The board of the ISHLT consists of seven members. In addition to Prof. Saeed, there are only two other Europeans. Building up a network, distributing third-party funds for research projects, but also many organizational actions determine the work of the board. He himself would like to see third countries become more closely involved in this network in the future. The board's recent decision to lower the ISHLT's dues is also in his spirit. "This is intended to make it easier for young physicians to gain access to this pool of specialist knowledge," he explains.
Skepticism about the pig heart remains
The successful transplantation of a pig's heart into a human on January 11, 2022, in Baltimore, Maryland, made Prof. Saeed sit up and take notice. Although he does not hide his skepticism. In his view, the intervention is still too early, and the experimental phase is far from mature. Nevertheless, the operation was a sign of respect. "At some point, the transplantation of pig hearts will certainly become standard.
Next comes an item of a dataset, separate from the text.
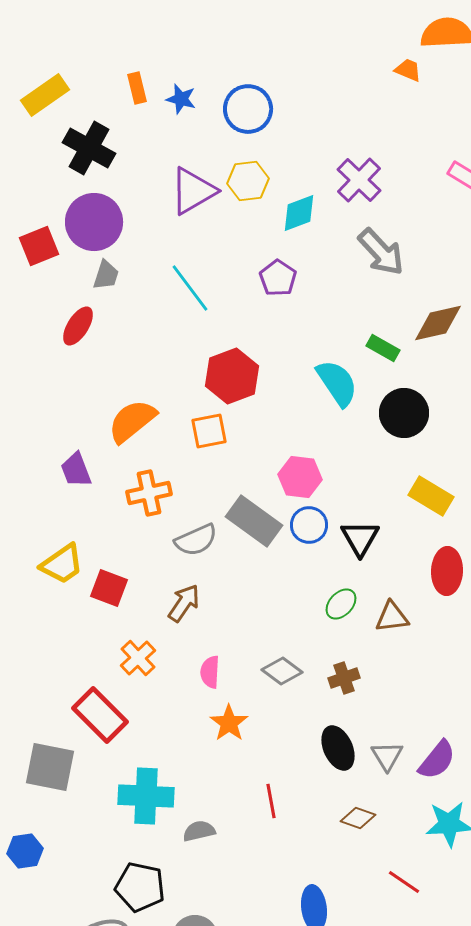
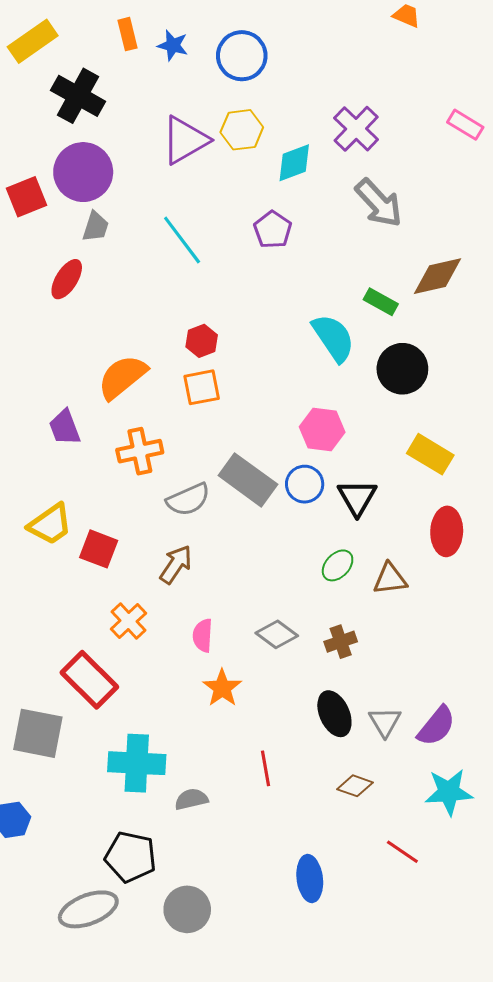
red hexagon: (232, 376) -> (202, 341), moved, size x0.6
pink hexagon: (300, 477) -> (322, 430), moved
Just like the 3-D printer, which is already having an impact on heart medicine to some extent.
But the present seems much more important to me: far more people must declare their willingness to donate organs," he demands. The fact that Germany is far behind in the number of organ donors in a European comparison is unacceptable, says Prof. Saeed. Even the new Organ Donation Act, which came into force in March 2022, does little to change this. "Much stronger signals would have to come from politics, and education on the subject would have to be significantly improved," he says. Artificial hearts, adds Saeed, are a good alternative for many patients as a bridge to transplantation. But in the long term, they are no substitute for a real human heart.
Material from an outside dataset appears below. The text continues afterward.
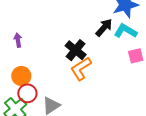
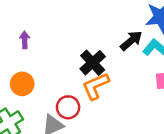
red circle: (27, 93) -> (68, 107), moved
Plenty of exercise, a healthy diet, no nicotine and no alcohol, even small amounts, are well-meaning advice from heart surgeon Diyar Saeed for anyone who wants to do something good for their heart. Saeed sets a good example and at the same time stands by those whose heart once starts to stutter. In this case, Saeed clearly emphasizes, he knows he has a perfect team around him, from medical colleagues to OR staff to nurses.
"From a professional perspective, I have already seen and experienced many things. Therefore, I think I can judge that Herzzentrum Leipzig is a top address in cardiac medicine. We are professionally first-class and operate in every conceivable way. Being able to work here as a doctor is a stroke of luck for me," he says with conviction.